The Department of Defense Medical Examination Review Board (DoDMERB) is an element of the United States Department of Defense (DoD) which processes the medical components of admission for applicants to the United States Service Academies; Service Reserve Officer Training Corps (ROTC) programs; the Uniformed Services University of the Health Sciences (USUHS); and other officer accession programs as directed by the Department of Defense (DoD).
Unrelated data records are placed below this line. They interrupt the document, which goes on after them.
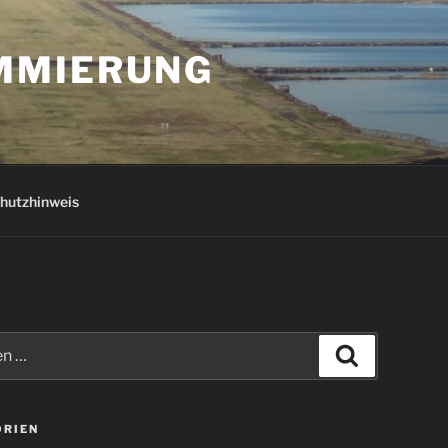
AMMIERUNG
hutzhinweis
Suchen
ORIEN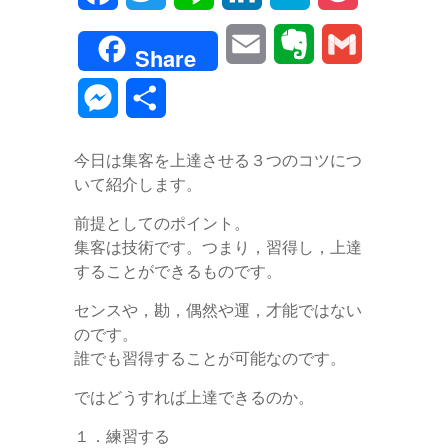
a
w
i
i
a
o
E
E
G
Share
c
i
n
n
t
c
m
v
m
M
共
e
t
e
k
e
k
a
e
a
e
有
b
t
e
n
e
今日は集客を上達させる３つのコツにつ
i
r
i
s
いて紹介します。
o
e
d
a
t
l
n
l
s
前提としてのポイント。
o
r
I
o
集客は技術です。つまり，習得し，上達
e
k
n
することができるものです。
t
n
センスや，勘，偶然や運，才能ではない
e
のです。
g
誰でも習得することが可能なのです。
e
ではどうすれば上達できるのか。
r
１．練習する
DoDMERB schedules, examines, evaluates the results of the medical exam and applicant medical history, and determines whether applicants meet or do not meet medical accession standards.

Applicants determined to not meet medical standards may be considered for a medical waiver from the specific program to which they've applied. Waivers are considered on a case-by-case basis under specific conditions, including cases where the applicant is competitive for an offer of appointment, awarded a scholarship, or meets particular performance standards in a campus-based ROTC program. The medical waiver authorities are designated by the Academies, ROTC programs, USUHS, and officer accession program headquarters. There may be different decisions by the different waiver authorities based on the "needs" of that Service/Program. A risk analysis is performed to determine if an applicant can safely and without exacerbating the disease, illness, condition, and/or injury, train, be commissioned, and be worldwide deployable without restriction, after graduation/initial training.)